A major study published last year before the nationwide vaping panic has been retracted. The research was pulled by the American Heart Association’s Scientific Journal over concerns that the data was misleading and the conclusions unreliable.
Related: It’s Time to Vaporize the War on E-Cigarettes
The paper suggested that just as harmful to your health as smoking tobacco. Taken alongside a series of deaths resulting from third party ‘juice,’ the “we have to do something” crowd jumped into action.
Public interest resume padding is all part of that never let a crisis go to waste bilge so the progressives (in both parties) got to work. New Hampshire Democrats proposed new taxes and restrictions. Across our southern border, Massachusetts instituted a four-month ban on all vaping products.
New Hampshire appreciates the record-setting sales while noting that the Mass Ban could do more harm than good.
Bans popped up everywhere Democrats hold power. But we noted then that the problem was not vaping but aftermarket products. And we challenged the lefts knee-jerk orthodoxy.
Vaping has helped save more lives than we’ll ever count by helping people get off tobacco. No kids shouldn’t be vaping but then they aren’t supposed to smoke tobacco or drink alcohol. There are laws in place for that. But the compulsion to ban is a sad feature or leftwing politics.
As for the paper that got pulled, the author stands by his research but there are enough issues with the choice or research subjects to question the results. Many of the vapers who suffered heart attacks, for example, had been long term tobacco users before switching.
JAHA pulled the paper after Brad Rodu, a tobacco control expert at the University of Louisville, noted that many of the vapers Glantz and Bhatta analyzed for the study were also current or former smokers. Rodu argued that there was a possibility that the use of combustible cigarettes is what made them more likely to suffer heart attacks.

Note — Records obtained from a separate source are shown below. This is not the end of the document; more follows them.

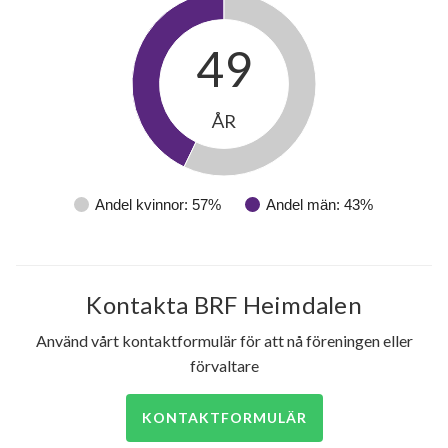
49
ÅR
Andel kvinnor: 57%
Andel män: 43%
Kontakta BRF Heimdalen
Använd vårt kontaktformulär för att nå föreningen eller
förvaltare
KONTAKTFORMULÄR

Last month, several scholars at public-health schools including New York University, Yale, and King’s College London sent a letter to JAHA bringing attention to Rodu’s criticisms and asking for an appropriate investigation.
David Sweanor, an adjunct professor of law at the University of Ottawa who has studied the global tobacco industry for decades, was among those who signed the letter.
No one is saying vaping is without risk but then neither is alcohol or marijuana or driving to work. The point here is less about the bad research (of which there is much on many topics) but the political will to ride the nearest horse on the fastest course to some form of government control.
It is a tendency prominent in the Left and in a few too many on the right.